Echte Mehrkosten für Produktion: 10 Prozent
Doch was kostet da eigentlich so viel mehr? Ist es die Produktion? Bekommt der Landwirt mehr? Die große Unternehmensberatung Kearney hat sich das näher angesehen und fördert in der Studie mit dem klingenden Titel „Warum die heutige Preisgestaltung die Nachhaltigkeit sabotiert“ geradezu erstaunliche Erkenntnisse zutage. Im Schnitt würden die Mehrkosten demnach in der ökologischen Produktion schmale 10 Prozent betragen. Das wäre der echte Aufschlag, der für die Bio-Erzeugung zu berappen wäre.

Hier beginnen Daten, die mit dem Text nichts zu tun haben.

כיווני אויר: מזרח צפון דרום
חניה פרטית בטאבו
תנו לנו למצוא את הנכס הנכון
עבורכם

Die Konsumenten sind sehr wohl bereit, mehr zu zahlen
Dann kommen allerdings noch die Zertifizierungskosten dazu, außerdem die Kosten bei den Markeninhabern und für ihre Margen. Und dann ist da natürlich noch der Lebensmittelhandel, der den größten Teil des Aufschlag-Kuchens für sich behält. Die Bio-Lebensmittel sind also in der Erzeugung überhaupt nicht so viel teurer, wie sie im Geschäft dann verkauft werden. Es sind nicht die Bio-Landwirte, die so gut an den nachhaltigen Produkten verdienen, sondern am Ende mal wieder die Konzerne.

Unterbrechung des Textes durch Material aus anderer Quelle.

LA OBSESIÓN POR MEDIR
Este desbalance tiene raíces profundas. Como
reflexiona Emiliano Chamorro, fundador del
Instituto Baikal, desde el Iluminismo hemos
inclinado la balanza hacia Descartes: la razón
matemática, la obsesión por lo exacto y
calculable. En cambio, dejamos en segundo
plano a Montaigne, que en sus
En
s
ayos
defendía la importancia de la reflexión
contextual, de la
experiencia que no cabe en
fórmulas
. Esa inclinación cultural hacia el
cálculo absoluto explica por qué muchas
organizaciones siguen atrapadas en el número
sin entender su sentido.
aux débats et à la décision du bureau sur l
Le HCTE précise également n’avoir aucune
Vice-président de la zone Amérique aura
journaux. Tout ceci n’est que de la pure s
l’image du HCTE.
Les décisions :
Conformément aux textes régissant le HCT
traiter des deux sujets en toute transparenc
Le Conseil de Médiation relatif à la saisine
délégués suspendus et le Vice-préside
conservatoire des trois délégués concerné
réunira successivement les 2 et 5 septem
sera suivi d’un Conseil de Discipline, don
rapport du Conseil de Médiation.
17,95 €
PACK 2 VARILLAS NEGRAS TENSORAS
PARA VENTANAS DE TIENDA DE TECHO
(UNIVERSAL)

Bei Bio gilt: Angebot bestimmt Nachfrage
Umso erstaunlicher sind daher die Aussagen mancher Politikerinnen & Politiker sowie von Greenwashing-Vereinen, die beklagen, dass die Konsumenten einfach nicht bereit wären mehr zu zahlen. Das stimmt aber gar nicht. Denn wie die Studie ebenfalls zeigt, wären die Menschen durchaus bereit ihren Beitrag zu einer ökologischen Erzeugung von Lebensmittel zu leisten – aber eben in einem Ausmaß, der den wahren Mehrkosten entspricht. Etwa 10 Prozent wäre die Toleranzschwelle bei den Konsumenten, haben die Unternehmensberater von Kearney erhoben.
Was bedeutet das nun? Wenn der Handel die wahren Erzeugungskosten abbilden und sich mit der gleichen Marge wie bei konventionellen Erzeugnissen begnügen würde, dann könnten die Bio-Produkte wohl um 10, 15 oder maximal 20 Prozent an Mehrkosten im Supermarkt angeboten werden. Wie viel höher wäre die Nachfrage dann? Es ist an der Politik dafür zu sorgen, dass das passiert – denn von selbst werden die Profiteure des aktuellen intransparenten Aufschlagsystems, die Konzerne also, es mit Sicherheit nicht machen.